In the magazine-saturated and advertising-centric TV culture of 1955, it was the men of this demographic—the guys of the G.I. Bill generation, supposedly rising in the world ten years after the war ended; the ex-soldiers and former sailors, airmen and marines—who, ostensibly, had the world by the tail.
They were newly minted executives, in many cases. Or ambitious lawyers. Untold numbers were striving salesmen. Some were future judges. Freshly appointed assistant professors were in their ranks; and in all other job and career fields (from factory work to scientific research) the thirty-something panorama represented the largest aggregate of the postwar generation of male Americans, many millions of them, who served in the military during World War Two (1939-45).
Now, on Christmas Eve in 1955, this 35-year-old ex-G.I. (who’d spent four years in uniform--some of it with the Fourth U.S. Armored Division--in the Second World War and who was now married with four children) looked skyward from the curb out in front of the VA hospital, at which he’d arrived alone.

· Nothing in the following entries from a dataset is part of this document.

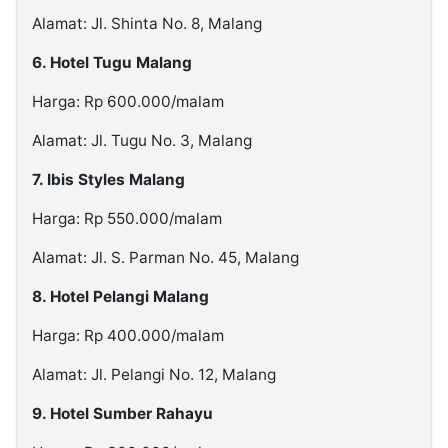
Alamat: Jl. Shinta No. 8, Malang
6. Hotel Tugu Malang
Harga: Rp 600.000/malam
Alamat: Jl. Tugu No. 3, Malang
7. Ibis Styles Malang
Harga: Rp 550.000/malam
Alamat: Jl. S. Parman No. 45, Malang
8. Hotel Pelangi Malang
Harga: Rp 400.000/malam
Alamat: Jl. Pelangi No. 12, Malang
9. Hotel Sumber Rahayu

For him, 1955 was clearly ending with symbolic distress. Earlier that year—back in February of ’55, this man’s first novel was published by Random House. A more powerful publisher did not exist. And the novel, over which he had labored for several years, was reviewed in high-profile venues.
Positive critics had hailed the new author, comparing his debut work to the first novels of Norman Mailer (The Naked and the Dead was his 1948 best-seller) and James Jones (his From Here to Eternity remained a perennial best-seller after its blockbuster 1951 publication). Negative critics had argued that the new writer was even “dirtier” than either Mailer or Jones, both of whom received much criticism for the profanity-laced chapters that formed their respective novels. Nonetheless, both Mailer and Jones (though critics were divided on their works) enjoyed hefty sales.
The vagaries of the book business being what they were, no such luck shone upon the man who could now scarcely rise from the ground. In his case, despite several glowing reviews and a big push from the Random House publicity machine, the sales for his novel The Dark Arena were not just slight. They were meager.
In addition to his book sales being minimal, Hollywood showed no interest in buying the film rights to The Dark Arena, a somber novel about moral ambiguities in the postwar U.S. Army in occupied Germany.
Well, so much for any hope of quitting his low-paid, civil service administrative job.
More than twenty years later, the man who fell out of the cab that night would recall that it was then—just then—that he had an epiphany: “It was Christmas Eve and I had a severe gall-bladder attack. I had to take a cab to the Veterans Administration Hospital on 23rd Street, got out and fell into the gutter. There I was lying there thinking, here I am, a published writer, and I am dying like a dog. That’s when I decided I would be rich and famous.”
By the time novelist Mario Puzo offered that quotation to TIME Magazine for its 1978 cover story entitled “The Paperback Godfather,” things had changed. Not overnight. Not quickly. After 1955, it took another decade and a half of struggle, persistence, solitary writing and visionary intuition . . . but when The Godfather (Puzo’s third novel) was published in March 1969, a phenomenon emerged.
It was such a phenomenon that when Mario Puzo reflected in 1978 on what it was like to find himself “dying like a dog” at 23rd Street on Christmas Eve back in 1955, he did so knowing that there were more copies in print of The Godfather than any other book on the planet, except the Bible.
He did so knowing that because of his third novel’s international success, and with two extraordinary films from 1972 and 1974 (both directed and co-written by Francis Ford Coppola) forever reinforcing interest in the book, there were now trust funds for all of his children.
Perhaps most poignant of all was that Puzo ruminated about Christmas Eve ’55—surely one of the low points in his twenty-year struggle to achieve success as a writer—while knowing full well that his wife, Erika, was dying of breast cancer.
Only three months after the August ’78 TIME magazine cover story appeared, Erika Puzo died. It was a somber Thanksgiving. They had been married more than 30 years. They raised five children. They met under unusual circumstances at the end of World War Two (Erika was a German citizen; Puzo was the G.I. she fell in love with) as the U.S. Army shifted its focus from combat to occupation.
If anyone had hinted to the uniformed Puzo and his war bride that they and their children would one day appear in a LIFE magazine photo-essay, loud guffaws would have erupted.
(M. J. Moore is writing a biography of novelist James Jones.)